Horologists Add A Leap Second

Horologists Add A Leap Second

Horologists around the world carried out one of the strangest operations of their profession on Saturday night - they held back time.

The last minute of June 30, 2012 was 61 seconds long with a "leap second" added to compensate for the erratic movement of the Earth.

The brief halting of the second hand compensates for the creeping divergence from solar time - the period required for Earth to complete a day.

Our planet takes just over 86,400 seconds to carry out a 360-degree revolution.

But it wobbles on its axis and is affected by the gravitational pull of the Sun and Moon and the ocean tides, all of which brake the rotation by a tiny fraction of a second.

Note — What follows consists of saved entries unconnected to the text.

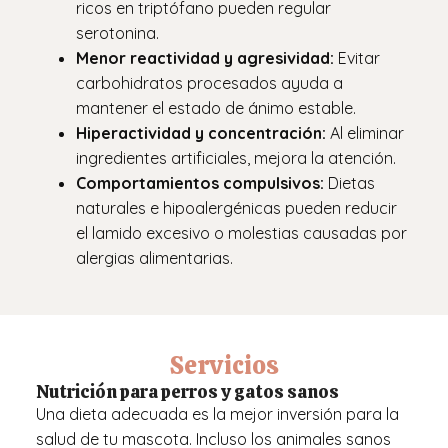
ricos en triptófano pueden regular
serotonina.
Menor reactividad y agresividad:
Evitar
carbohidratos procesados ayuda a
mantener el estado de ánimo estable.
Hiperactividad y concentración:
Al eliminar
ingredientes artificiales, mejora la atención.
Comportamientos compulsivos:
Dietas
naturales e hipoalergénicas pueden reducir
el lamido excesivo o molestias causadas por
alergias alimentarias.
Servicios
Nutrición para perros y gatos sanos
Una dieta adecuada es la mejor inversión para la
salud de tu mascota. Incluso los animales sanos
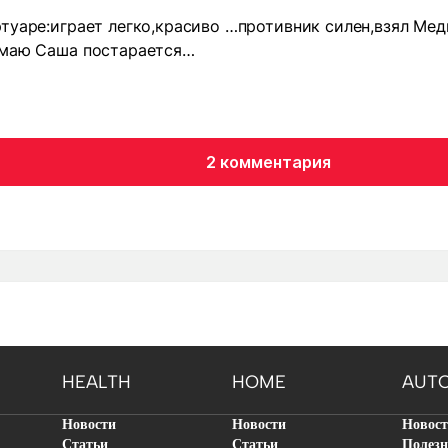
туаре:играет легко,красиво …противник силен,взял Мед
умаю Саша постарается…
2 комментария
HEALTH
HOME
AUT
Новости
Новости
Новос
Статьи
Статьи
Полезн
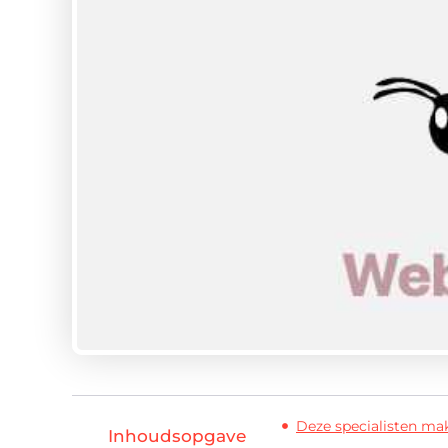
Deze specialisten ma
Inhoudsopgave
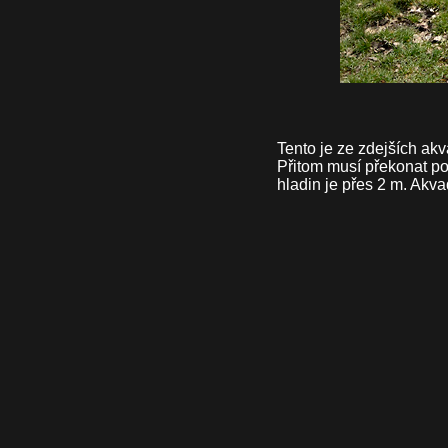
Tento je ze zdejších ak
Přitom musí překonat po
hladin je přes 2 m. Akva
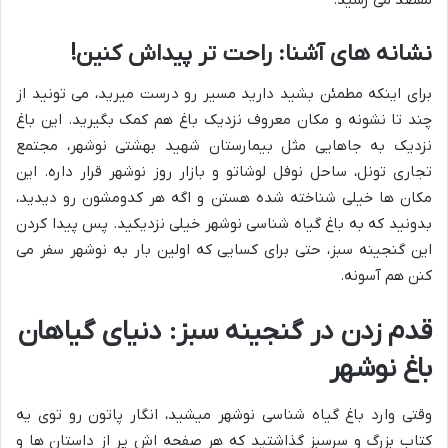
نشانه های آشنا: راحت تر پیداش کنین!
برای اینکه مطمئن بشید دارید مسیر رو درست میرید، می تونید از
چند تا نشونه و مکان معروف نزدیک باغ هم کمک بگیرید. این باغ
نزدیک به جاهایی مثل بیمارستان شهید بهشتی نوشهر، مجتمع
تجاری تونل، ساحل نوفل لوشاتو و بازار روز نوشهر قرار داره. این
مکان ها خیلی شناخته شده هستن و اگه هر کدومشون رو دیدید،
بدونید که به باغ گیاه شناسی نوشهر خیلی نزدیکید. پس پیدا کردن
این گنجینه سبز، حتی برای کسایی که اولین بار به نوشهر سفر می
کنن هم آسونه.
قدم زدن در گنجینه سبز: دنیای گیاهان
باغ نوشهر
وقتی وارد باغ گیاه شناسی نوشهر میشید، انگار پاتون رو توی یه
کتاب بزرگ و سرسبز گذاشتید که هر صفحه اش پر از داستان ها و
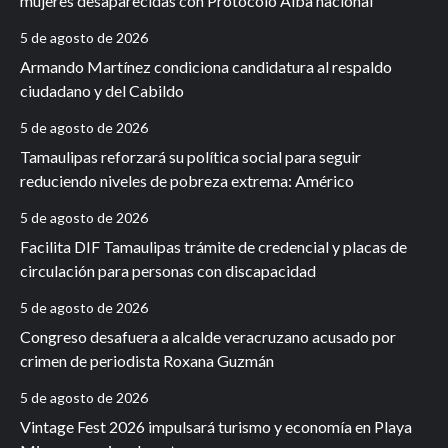
mujeres desaparecidas con Protocolo Alba nacional
5 de agosto de 2026
Armando Martínez condiciona candidatura al respaldo
ciudadano y del Cabildo
5 de agosto de 2026
Tamaulipas reforzará su política social para seguir
reduciendo niveles de pobreza extrema: Américo
5 de agosto de 2026
Facilita DIF Tamaulipas trámite de credencial y placas de
circulación para personas con discapacidad
5 de agosto de 2026
Congreso desafuera a alcalde veracruzano acusado por
crimen de periodista Roxana Guzmán
5 de agosto de 2026
Vintage Fest 2026 impulsará turismo y economía en Playa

As a result, Earth gets out of step with International Atomic Time, known by its French acronym TAI, which uses the pulsation of atoms to measure time to an accuracy of several billionths of a second.

To avoid solar time and TAI moving too far apart, the widely used indicator of Coordinated Universal Time (UTC) is adjusted every so often to give us the odd 86,401-second day.

The adjustments began in 1972. Before then, time was measured exclusively by the position of the Sun or stars in relation to the Earth, expressed in Greenwich Mean Time.

"Today, time is constructed, defined and measured with atomic clocks that are infinitely more stable than astronomical time," explained Noel Dimarcq, the director of the SYRTE time-space reference system at the Paris Observatory.

"This allows us to ensure that everyone on Earth is on the exact same time."

Every time the time discrepancy becomes too big, the International Earth Rotation & Reference Systems Service announces a "leap second" - usually several months in advance.

The extra second is added to UTC, also known as Zulu time, only ever at midnight, either on a December 31 or a June 30.

The vast majority of the world's seven billion people are likely to be indifferent to Saturday's change.

But every time a second is added, the world's computers need to be adjusted, a costly practice that also boosts the risk of error.

High-precision systems such as satellites and some data networks will have to factor in the leap second or risk provoking a calculation catastrophe.

For this reason, rocket launches are never scheduled for leap-second dates.